Tuesday, September 11, 2007

Empty Your Cup

While I put myself together:

- Thanks to those who came to the hit on Sunday night with Lift. And huge, huge thanks to Eric, Andrew, Carmen, Bridget and Jason for bringing the music to life so wonderfully. We all agreed that it was a great start, and I want to do it again soon. Sound posts to come.

- Since Dave Douglas obviously doesn't have anything better to do at present, he wrote a long and fascinating blog about the issue of repertoire in jazz and improvised music. Hope this stirs the pot a lot- my thoughts to come. (I'm planning to make the opening FONT concert on Saturday night. Holler if you see me.)

- Darcy reviews the Claudia Quintet. I got to see the band in their last go-round in Boston, and it was equally great.

- I did get out to the Halvorson/Pavone duo and Ted Reichman hit in Brookline on Friday night. I had to be up at 5am, so sadly I missed the Speed/Noriega madness. Briefly, Halvorson/Pavone- fascinating, focused, riveting writing. Especially when they added their close-harmony duo singing. Unfortunately, the improvising didn't match it. Ted played long, minimal patterns on an out of tune piano with MIDI drumbeats. Not my cup of tea.

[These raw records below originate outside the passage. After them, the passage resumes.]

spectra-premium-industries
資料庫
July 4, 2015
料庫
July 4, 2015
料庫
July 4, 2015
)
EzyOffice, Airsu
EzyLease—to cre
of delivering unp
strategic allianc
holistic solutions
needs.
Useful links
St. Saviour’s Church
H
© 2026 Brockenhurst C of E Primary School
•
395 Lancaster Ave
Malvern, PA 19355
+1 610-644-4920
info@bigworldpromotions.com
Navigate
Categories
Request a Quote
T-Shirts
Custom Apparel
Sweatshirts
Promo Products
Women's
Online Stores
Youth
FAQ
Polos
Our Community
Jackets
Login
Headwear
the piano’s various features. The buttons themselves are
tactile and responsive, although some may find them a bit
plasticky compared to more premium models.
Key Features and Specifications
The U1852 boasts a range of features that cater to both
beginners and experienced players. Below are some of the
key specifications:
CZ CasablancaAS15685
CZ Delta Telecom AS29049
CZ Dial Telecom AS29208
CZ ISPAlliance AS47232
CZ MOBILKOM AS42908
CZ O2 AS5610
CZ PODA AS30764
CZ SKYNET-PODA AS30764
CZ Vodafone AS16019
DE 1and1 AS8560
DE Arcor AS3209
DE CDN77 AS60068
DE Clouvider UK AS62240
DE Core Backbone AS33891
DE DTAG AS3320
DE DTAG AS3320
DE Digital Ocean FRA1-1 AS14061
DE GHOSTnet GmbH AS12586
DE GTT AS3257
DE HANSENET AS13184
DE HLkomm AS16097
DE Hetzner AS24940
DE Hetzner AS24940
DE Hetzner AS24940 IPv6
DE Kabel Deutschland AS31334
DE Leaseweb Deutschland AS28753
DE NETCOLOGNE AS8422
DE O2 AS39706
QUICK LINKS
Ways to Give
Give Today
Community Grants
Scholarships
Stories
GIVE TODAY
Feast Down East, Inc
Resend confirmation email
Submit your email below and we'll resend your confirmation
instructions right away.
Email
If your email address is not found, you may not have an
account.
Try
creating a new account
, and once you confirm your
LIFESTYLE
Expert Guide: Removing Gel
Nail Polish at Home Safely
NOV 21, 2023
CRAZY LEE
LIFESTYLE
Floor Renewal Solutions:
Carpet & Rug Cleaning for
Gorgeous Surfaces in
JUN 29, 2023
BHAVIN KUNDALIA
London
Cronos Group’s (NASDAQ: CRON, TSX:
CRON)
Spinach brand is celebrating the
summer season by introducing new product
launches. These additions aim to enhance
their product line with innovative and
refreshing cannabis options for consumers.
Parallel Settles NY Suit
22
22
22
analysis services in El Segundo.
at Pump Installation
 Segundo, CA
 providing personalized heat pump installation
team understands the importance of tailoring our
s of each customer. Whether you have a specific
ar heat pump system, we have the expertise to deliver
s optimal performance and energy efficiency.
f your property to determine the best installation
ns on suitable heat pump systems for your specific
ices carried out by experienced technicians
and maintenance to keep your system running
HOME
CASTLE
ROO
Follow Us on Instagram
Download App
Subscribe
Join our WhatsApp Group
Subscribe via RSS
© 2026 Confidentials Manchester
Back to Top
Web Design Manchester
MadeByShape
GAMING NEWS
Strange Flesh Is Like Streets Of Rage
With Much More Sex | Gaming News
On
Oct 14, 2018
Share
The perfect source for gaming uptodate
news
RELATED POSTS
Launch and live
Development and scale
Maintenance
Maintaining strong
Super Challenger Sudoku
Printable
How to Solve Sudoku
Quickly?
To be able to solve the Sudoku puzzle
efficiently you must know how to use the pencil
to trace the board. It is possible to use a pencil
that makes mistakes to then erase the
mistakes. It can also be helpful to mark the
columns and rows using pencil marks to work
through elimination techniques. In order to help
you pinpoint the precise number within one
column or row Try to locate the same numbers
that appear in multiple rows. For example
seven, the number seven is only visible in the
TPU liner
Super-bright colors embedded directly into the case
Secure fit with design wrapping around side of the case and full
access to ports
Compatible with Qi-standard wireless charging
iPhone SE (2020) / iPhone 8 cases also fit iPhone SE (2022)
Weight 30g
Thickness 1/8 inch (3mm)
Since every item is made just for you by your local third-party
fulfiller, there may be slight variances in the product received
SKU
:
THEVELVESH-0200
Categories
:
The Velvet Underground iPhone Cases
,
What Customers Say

RIP Zawinul. Darcy, as usual, has the rundown. I bumped into Danilo Perez today, who was terribly bummed. He'd seen him at a festival this summer, and gushed about it. He will be missed.

- Finally, I was in quite a funk today even before that bad news, it being 9/11. Like many folks, I can still flash back to the moment I saw the TV with the planes, and the frantic attempts that week to reach people near the towers after the phones had gone out. I played the Knit ten days later- you still had to go through a National Guard checkpoint to get there- and walked by the rubble still smoking. I wish I had something eloquent to say this time, but I don't. I'd remind people that a conservative estimate puts the number of deaths US foreign policy has caused just in Iraq at more than ten times the deaths Al Queda caused on 9/11. And for what? We must do better, now.